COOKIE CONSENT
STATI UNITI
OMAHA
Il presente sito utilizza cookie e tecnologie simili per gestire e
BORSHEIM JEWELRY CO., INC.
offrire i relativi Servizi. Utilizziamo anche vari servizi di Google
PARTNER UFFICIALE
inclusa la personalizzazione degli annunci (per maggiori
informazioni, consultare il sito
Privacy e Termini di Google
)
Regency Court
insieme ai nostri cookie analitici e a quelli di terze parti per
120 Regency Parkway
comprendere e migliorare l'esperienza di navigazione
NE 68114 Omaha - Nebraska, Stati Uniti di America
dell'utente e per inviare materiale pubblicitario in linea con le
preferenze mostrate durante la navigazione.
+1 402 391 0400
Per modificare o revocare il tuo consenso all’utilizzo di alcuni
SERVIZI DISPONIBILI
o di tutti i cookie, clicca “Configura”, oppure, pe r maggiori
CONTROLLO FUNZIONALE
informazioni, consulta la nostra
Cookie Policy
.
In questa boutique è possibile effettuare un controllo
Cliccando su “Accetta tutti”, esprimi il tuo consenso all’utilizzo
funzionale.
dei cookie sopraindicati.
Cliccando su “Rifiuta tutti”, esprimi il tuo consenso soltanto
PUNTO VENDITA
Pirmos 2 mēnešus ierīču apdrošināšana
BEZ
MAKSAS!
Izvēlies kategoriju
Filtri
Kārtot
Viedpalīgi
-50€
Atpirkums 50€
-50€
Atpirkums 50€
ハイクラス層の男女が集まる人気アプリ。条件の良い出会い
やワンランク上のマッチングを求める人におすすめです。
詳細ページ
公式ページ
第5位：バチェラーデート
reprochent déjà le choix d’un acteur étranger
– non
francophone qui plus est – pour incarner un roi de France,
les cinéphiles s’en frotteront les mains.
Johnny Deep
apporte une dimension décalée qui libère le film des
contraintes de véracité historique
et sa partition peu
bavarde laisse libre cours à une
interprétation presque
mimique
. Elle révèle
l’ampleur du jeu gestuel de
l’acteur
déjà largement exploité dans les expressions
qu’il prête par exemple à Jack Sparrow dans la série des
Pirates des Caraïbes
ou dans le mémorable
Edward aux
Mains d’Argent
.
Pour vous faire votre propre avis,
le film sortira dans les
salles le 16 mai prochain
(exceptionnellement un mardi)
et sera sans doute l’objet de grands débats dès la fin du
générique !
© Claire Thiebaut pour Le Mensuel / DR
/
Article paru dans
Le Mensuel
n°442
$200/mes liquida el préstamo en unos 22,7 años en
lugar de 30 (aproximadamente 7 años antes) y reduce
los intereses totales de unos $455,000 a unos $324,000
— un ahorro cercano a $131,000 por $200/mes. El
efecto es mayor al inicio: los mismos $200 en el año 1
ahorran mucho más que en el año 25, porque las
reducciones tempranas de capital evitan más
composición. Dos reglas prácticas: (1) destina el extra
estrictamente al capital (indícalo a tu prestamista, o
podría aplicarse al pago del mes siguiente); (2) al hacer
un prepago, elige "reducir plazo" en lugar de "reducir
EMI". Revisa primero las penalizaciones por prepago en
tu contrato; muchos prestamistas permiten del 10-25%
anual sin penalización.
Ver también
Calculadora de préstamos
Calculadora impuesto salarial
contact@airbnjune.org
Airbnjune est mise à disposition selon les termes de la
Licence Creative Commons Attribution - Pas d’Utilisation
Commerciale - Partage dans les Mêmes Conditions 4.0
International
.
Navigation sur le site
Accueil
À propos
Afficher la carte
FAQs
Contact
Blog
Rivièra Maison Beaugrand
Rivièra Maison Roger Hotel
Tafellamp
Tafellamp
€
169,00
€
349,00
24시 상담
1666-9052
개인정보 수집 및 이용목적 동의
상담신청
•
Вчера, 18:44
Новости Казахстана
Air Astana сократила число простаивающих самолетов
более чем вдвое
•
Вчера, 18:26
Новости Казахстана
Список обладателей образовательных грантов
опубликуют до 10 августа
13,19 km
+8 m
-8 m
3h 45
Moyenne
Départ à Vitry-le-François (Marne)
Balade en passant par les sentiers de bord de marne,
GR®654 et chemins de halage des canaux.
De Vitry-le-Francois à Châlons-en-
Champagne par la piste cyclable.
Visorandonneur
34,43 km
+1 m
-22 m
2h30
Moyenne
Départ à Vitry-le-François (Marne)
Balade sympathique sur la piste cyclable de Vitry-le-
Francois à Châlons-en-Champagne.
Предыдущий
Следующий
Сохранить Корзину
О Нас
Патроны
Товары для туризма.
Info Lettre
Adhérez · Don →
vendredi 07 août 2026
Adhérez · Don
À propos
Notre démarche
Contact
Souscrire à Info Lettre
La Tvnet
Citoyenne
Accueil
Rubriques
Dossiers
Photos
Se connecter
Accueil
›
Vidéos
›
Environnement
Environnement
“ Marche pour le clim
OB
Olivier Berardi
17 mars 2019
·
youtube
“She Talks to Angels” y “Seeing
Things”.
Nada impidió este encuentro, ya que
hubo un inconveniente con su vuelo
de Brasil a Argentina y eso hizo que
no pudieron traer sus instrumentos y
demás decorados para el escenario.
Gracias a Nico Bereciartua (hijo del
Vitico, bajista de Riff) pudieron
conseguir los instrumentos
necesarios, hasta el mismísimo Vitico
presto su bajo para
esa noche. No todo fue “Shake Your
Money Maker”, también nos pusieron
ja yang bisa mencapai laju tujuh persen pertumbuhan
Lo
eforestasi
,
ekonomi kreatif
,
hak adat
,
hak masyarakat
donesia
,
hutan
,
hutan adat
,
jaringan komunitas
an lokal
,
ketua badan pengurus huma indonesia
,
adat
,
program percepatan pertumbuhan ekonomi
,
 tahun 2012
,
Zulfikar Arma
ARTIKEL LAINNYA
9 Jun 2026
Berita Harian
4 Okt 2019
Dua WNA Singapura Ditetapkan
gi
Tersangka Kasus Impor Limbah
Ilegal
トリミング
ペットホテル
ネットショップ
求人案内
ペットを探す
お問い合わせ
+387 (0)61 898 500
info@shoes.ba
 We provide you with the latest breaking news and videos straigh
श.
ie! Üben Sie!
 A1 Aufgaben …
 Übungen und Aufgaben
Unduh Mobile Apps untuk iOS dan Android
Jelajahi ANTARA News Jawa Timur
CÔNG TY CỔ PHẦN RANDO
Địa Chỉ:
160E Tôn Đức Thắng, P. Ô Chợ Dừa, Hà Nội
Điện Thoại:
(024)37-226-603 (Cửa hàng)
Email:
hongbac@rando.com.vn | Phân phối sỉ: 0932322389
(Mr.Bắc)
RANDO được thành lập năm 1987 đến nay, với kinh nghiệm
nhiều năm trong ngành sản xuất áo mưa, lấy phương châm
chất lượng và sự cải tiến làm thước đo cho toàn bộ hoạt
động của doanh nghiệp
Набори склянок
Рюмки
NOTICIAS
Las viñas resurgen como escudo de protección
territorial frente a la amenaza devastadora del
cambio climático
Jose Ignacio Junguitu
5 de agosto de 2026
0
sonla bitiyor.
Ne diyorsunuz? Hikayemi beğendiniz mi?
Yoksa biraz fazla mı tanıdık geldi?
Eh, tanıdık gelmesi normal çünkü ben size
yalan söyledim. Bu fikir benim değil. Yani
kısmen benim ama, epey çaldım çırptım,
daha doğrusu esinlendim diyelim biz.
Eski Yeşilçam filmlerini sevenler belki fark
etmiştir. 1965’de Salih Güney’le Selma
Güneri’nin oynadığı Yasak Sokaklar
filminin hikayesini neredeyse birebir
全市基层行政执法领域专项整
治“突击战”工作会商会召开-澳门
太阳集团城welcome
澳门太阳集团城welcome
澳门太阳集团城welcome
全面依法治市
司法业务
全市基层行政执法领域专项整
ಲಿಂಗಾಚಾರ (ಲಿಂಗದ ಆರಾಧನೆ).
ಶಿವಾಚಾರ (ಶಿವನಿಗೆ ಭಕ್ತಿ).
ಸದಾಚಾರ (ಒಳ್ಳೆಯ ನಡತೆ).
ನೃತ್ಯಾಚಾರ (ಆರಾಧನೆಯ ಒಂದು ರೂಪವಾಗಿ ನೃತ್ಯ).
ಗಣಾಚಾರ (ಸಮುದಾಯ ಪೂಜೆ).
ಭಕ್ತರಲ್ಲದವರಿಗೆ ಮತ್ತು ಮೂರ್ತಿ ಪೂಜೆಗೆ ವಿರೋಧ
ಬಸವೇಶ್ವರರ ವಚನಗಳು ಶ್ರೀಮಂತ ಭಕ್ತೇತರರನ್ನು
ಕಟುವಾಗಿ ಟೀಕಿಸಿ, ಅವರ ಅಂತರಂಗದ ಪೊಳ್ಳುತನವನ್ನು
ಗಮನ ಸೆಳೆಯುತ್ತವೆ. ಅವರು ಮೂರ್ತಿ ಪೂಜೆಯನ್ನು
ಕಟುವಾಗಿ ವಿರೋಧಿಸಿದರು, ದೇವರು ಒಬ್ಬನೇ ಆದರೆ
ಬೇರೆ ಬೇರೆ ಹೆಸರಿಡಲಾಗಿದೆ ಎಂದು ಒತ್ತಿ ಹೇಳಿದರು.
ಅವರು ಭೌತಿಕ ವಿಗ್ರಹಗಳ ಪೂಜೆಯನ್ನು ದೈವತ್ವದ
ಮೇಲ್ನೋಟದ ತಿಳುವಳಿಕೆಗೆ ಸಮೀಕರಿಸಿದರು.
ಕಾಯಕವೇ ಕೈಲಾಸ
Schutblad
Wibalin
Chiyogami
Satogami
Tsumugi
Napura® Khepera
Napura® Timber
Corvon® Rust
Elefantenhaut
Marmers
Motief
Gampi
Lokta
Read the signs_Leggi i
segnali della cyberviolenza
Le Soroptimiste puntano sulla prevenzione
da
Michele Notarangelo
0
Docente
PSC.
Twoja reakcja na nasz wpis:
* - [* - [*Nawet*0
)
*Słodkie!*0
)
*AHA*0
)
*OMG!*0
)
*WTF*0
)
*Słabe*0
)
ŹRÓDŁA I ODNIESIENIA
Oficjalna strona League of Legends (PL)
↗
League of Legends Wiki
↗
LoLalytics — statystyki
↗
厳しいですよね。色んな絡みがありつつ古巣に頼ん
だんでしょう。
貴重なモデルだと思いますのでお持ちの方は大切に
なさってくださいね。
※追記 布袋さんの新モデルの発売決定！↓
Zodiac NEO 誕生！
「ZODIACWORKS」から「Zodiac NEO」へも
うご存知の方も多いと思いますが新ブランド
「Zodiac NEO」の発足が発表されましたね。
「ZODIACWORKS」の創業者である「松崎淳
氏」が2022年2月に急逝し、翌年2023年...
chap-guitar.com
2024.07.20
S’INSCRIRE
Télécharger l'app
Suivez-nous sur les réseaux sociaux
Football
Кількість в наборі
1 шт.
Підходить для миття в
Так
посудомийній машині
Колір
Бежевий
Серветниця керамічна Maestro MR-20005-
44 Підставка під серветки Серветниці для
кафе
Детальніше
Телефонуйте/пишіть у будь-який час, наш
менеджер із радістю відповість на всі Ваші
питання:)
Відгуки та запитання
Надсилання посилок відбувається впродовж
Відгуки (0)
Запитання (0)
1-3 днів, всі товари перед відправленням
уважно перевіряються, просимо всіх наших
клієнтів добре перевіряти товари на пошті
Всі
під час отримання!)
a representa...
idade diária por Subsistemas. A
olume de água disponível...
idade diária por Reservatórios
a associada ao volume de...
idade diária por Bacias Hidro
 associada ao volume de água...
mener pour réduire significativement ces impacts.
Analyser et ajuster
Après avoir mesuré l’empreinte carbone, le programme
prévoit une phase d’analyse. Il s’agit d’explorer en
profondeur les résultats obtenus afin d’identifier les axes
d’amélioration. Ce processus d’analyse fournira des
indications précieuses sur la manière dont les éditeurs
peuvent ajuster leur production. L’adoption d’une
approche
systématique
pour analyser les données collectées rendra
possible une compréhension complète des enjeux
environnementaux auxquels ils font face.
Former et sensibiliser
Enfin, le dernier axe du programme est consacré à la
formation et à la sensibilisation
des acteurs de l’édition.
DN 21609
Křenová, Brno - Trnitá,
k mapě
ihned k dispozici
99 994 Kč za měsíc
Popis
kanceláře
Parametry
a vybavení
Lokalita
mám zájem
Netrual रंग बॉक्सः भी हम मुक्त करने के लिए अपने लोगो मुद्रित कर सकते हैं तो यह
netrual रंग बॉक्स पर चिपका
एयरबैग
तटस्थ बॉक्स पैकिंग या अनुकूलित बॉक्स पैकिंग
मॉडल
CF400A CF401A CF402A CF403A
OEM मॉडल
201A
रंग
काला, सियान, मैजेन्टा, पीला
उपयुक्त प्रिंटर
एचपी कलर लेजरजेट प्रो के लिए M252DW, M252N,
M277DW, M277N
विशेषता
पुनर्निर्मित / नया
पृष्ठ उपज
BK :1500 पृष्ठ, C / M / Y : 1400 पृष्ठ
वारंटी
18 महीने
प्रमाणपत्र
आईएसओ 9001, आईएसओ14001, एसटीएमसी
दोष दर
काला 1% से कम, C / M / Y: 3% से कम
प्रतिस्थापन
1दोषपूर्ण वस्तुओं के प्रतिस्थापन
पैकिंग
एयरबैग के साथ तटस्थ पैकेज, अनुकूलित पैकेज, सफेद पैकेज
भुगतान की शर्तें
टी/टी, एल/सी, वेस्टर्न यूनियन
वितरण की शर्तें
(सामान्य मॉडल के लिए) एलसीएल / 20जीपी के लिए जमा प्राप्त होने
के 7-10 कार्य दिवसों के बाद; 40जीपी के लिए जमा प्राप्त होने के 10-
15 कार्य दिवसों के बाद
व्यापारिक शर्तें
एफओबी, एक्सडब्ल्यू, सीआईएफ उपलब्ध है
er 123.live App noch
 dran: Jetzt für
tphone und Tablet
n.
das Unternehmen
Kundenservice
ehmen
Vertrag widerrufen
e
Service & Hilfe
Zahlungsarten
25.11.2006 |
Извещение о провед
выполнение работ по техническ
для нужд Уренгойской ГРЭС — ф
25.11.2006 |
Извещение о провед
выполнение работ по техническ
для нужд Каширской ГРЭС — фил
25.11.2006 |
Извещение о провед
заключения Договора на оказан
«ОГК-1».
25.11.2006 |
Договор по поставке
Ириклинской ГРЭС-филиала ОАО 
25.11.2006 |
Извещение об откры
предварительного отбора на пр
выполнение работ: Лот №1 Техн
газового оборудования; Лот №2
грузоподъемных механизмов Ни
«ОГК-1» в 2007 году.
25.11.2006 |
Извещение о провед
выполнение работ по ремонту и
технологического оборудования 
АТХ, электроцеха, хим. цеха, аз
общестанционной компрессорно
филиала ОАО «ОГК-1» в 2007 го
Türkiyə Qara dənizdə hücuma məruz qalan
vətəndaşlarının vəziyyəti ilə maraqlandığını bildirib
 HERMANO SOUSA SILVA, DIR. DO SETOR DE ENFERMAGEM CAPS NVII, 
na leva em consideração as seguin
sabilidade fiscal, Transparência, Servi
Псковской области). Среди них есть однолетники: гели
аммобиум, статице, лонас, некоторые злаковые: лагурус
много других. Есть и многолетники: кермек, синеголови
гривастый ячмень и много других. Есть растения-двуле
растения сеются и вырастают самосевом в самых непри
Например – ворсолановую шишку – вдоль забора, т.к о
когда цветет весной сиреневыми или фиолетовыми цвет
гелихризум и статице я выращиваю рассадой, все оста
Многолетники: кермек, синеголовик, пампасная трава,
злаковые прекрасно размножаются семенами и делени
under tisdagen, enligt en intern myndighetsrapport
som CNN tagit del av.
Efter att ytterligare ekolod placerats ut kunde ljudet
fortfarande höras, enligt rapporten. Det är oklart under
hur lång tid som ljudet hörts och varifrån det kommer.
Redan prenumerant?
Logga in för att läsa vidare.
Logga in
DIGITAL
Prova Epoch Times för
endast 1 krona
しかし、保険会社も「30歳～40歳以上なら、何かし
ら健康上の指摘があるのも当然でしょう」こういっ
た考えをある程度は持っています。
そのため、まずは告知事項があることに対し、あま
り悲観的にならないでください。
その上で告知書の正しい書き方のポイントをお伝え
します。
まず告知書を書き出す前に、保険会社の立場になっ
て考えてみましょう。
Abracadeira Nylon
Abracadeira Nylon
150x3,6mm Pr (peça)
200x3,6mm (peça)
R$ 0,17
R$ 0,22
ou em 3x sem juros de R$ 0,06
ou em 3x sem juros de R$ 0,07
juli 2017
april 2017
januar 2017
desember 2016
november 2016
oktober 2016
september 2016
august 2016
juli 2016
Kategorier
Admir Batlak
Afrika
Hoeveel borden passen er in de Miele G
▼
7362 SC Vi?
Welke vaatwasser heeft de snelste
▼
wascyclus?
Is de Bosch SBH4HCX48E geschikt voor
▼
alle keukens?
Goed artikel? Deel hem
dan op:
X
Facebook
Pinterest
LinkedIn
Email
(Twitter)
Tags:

§

* **About this exercise**
Check each line above for the word "ГРЭС", and copy the lines where it appears.

* **Task output**
для нужд Уренгойской ГРЭС — ф
для нужд Каширской ГРЭС — фил
Ириклинской ГРЭС-филиала ОАО 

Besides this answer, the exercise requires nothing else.